**Work request**
Starting at the line that contains "Cortana consistently expands its knowledge" in the listing below, write out every line word for word until you have written the line that contains "several other companies leverage computer".

**Source information**
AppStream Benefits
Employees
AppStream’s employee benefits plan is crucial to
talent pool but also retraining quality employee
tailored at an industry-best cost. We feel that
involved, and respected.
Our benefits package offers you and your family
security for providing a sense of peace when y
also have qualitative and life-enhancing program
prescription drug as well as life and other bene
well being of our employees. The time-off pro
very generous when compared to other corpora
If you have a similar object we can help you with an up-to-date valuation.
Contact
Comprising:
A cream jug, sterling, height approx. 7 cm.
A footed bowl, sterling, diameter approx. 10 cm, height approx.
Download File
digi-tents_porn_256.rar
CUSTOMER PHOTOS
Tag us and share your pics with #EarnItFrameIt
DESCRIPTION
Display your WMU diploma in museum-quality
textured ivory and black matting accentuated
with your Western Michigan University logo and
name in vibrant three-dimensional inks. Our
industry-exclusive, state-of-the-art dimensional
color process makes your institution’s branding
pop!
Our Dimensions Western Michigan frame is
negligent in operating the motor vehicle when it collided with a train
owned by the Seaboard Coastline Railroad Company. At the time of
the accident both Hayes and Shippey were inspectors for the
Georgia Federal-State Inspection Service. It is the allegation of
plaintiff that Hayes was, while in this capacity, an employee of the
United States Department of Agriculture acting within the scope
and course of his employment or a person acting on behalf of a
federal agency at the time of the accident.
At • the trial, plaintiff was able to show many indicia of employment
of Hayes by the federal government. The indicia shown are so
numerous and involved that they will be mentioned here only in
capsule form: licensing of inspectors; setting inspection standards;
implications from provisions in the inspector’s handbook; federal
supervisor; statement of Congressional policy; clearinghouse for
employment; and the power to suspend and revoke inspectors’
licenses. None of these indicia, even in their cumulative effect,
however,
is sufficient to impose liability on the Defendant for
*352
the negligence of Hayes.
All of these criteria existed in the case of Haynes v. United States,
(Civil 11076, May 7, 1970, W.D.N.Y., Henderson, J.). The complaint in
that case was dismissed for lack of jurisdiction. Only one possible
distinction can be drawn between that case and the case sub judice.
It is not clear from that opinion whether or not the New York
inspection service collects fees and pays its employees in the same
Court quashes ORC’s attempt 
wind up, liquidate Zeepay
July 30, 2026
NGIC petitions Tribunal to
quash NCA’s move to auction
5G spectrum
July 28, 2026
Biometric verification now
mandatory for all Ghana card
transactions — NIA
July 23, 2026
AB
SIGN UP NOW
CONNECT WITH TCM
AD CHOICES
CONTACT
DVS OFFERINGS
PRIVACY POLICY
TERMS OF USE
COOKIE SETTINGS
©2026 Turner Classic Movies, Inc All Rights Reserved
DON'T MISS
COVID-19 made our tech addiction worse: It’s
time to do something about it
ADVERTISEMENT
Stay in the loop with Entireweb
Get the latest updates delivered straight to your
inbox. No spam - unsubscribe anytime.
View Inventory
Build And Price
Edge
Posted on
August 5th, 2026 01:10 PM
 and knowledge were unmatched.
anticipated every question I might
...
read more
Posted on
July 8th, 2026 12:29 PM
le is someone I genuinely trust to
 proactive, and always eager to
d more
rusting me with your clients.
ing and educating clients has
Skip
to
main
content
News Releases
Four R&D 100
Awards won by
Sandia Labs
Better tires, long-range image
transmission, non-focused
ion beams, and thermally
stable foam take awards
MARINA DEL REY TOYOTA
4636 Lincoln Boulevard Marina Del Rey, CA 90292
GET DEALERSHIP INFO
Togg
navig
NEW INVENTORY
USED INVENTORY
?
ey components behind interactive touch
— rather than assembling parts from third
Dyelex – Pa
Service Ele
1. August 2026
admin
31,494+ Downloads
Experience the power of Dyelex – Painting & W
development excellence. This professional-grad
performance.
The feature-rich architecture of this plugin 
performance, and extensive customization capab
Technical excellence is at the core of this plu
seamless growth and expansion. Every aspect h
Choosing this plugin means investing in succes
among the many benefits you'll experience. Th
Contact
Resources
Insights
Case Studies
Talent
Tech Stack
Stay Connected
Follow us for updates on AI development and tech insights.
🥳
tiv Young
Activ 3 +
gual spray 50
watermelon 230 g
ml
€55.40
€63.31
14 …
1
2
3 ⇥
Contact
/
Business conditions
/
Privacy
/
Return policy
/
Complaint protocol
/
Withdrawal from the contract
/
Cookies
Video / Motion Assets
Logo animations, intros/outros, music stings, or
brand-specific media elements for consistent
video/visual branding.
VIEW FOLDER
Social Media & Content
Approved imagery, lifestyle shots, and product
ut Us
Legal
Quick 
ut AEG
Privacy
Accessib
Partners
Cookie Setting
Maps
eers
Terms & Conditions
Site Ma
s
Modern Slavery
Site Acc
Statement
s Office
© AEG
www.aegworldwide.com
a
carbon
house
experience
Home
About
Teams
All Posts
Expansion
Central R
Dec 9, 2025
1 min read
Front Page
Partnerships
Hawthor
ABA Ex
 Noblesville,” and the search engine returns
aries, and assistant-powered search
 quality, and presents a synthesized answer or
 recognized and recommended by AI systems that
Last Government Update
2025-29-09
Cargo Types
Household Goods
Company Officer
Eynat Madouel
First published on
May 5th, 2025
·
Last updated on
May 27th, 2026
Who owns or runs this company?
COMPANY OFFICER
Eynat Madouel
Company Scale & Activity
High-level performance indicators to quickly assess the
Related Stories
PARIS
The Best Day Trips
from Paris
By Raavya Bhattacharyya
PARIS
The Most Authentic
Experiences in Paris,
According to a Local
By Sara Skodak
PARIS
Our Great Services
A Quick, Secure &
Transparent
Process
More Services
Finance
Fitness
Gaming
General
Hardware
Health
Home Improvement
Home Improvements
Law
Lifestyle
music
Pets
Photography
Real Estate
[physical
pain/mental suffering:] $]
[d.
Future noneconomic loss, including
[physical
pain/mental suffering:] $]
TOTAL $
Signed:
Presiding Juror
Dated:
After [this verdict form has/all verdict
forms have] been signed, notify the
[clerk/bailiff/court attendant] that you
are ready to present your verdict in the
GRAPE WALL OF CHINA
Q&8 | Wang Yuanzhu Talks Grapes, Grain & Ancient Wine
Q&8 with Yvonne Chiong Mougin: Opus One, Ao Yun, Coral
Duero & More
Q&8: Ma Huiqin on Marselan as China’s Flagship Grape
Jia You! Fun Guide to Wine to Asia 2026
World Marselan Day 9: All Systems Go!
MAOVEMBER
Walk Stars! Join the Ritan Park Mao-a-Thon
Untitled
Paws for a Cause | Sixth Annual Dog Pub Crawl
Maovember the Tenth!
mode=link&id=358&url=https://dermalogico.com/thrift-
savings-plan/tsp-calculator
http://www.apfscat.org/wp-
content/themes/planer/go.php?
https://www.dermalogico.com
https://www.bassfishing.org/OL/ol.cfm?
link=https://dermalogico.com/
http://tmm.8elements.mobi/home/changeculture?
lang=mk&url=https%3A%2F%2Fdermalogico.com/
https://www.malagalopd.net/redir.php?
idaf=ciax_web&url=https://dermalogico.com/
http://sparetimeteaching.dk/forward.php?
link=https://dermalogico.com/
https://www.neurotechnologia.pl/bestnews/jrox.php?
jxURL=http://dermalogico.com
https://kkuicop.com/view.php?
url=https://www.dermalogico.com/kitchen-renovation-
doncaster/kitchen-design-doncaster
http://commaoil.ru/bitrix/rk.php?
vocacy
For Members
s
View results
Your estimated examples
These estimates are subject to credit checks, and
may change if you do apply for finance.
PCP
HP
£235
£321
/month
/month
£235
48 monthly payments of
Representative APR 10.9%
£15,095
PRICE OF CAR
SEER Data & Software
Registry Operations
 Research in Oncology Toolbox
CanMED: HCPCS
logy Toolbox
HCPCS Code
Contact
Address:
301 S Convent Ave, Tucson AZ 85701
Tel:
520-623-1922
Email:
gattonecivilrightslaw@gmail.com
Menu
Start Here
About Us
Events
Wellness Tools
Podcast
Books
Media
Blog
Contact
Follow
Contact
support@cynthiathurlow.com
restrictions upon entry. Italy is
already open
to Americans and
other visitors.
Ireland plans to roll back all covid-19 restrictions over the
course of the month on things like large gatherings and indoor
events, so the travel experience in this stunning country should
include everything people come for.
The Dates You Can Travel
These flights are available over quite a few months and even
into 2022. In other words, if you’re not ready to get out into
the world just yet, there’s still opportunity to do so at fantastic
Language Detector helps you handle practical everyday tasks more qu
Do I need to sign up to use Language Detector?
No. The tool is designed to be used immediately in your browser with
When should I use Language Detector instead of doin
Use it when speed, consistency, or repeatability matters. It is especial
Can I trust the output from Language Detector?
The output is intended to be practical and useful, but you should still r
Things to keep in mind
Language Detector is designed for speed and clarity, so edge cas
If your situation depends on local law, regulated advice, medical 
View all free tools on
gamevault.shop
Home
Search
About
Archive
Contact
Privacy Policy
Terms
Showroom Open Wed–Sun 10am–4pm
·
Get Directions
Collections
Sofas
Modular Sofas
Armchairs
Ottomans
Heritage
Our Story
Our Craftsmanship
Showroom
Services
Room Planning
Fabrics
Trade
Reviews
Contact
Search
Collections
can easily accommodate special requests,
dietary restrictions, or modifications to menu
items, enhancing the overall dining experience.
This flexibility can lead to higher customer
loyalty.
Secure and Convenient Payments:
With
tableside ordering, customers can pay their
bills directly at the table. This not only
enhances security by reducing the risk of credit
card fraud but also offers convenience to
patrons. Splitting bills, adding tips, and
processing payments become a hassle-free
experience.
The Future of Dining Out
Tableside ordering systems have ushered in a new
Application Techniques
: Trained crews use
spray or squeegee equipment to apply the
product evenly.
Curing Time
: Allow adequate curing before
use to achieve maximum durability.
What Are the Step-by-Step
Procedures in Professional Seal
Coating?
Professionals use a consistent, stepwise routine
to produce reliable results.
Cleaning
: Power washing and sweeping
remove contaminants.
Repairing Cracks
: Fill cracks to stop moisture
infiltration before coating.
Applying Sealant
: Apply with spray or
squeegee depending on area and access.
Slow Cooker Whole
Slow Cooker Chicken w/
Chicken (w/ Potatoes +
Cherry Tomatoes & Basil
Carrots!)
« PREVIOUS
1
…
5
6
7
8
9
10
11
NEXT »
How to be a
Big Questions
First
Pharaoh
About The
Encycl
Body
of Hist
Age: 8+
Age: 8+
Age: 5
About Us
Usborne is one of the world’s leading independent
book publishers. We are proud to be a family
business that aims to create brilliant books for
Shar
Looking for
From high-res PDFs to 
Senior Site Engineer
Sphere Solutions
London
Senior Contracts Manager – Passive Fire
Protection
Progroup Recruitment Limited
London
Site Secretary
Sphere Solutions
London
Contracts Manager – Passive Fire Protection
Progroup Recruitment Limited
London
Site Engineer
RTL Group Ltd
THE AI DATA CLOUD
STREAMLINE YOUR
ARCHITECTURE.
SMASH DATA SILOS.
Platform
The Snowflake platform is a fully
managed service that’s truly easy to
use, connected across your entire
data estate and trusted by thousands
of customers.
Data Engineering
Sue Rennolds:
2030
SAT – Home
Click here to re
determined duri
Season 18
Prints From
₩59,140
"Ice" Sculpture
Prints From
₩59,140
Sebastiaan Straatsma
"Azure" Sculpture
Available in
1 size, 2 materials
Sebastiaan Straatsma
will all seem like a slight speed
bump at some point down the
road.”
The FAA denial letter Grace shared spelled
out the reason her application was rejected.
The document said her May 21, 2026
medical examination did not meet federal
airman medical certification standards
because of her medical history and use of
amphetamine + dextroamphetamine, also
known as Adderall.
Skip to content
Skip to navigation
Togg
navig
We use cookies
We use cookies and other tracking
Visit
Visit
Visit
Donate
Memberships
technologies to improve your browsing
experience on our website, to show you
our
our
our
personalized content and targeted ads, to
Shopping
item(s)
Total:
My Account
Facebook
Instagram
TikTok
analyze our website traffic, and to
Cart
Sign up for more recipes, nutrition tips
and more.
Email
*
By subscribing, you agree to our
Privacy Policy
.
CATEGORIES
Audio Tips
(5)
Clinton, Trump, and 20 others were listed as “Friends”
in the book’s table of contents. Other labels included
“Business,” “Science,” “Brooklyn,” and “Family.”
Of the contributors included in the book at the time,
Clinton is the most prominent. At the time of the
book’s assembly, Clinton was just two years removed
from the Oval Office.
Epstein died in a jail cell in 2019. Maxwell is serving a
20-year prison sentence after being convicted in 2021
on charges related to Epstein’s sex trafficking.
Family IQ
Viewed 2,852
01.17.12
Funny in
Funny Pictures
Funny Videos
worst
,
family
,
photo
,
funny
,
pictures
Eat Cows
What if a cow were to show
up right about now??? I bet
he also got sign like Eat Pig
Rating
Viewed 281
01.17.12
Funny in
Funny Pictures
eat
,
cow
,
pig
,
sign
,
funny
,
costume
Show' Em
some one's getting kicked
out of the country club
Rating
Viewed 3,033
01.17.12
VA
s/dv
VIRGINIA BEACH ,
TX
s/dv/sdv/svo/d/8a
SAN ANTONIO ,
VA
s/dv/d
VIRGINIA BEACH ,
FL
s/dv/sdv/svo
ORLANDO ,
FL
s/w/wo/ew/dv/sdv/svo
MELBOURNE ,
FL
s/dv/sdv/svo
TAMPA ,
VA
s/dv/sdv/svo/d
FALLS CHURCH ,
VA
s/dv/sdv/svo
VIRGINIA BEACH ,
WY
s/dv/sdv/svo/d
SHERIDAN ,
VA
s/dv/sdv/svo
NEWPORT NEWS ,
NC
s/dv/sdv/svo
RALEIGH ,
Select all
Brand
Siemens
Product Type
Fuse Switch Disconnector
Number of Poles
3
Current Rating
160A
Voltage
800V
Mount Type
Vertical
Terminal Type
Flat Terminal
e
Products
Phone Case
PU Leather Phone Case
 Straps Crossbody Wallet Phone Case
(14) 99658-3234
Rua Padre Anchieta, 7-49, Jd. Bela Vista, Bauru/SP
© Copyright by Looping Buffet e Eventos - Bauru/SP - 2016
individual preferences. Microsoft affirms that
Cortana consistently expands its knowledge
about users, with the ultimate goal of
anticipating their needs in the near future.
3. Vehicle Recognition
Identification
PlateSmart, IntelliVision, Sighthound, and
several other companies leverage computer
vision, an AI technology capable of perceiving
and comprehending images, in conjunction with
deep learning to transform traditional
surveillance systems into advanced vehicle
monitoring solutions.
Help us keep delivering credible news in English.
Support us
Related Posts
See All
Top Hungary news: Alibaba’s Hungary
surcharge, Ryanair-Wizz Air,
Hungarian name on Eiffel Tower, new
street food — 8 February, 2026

**Exercise result**
Cortana consistently expands its knowledge
about users, with the ultimate goal of
anticipating their needs in the near future.
3. Vehicle Recognition
Identification
PlateSmart, IntelliVision, Sighthound, and
several other companies leverage computer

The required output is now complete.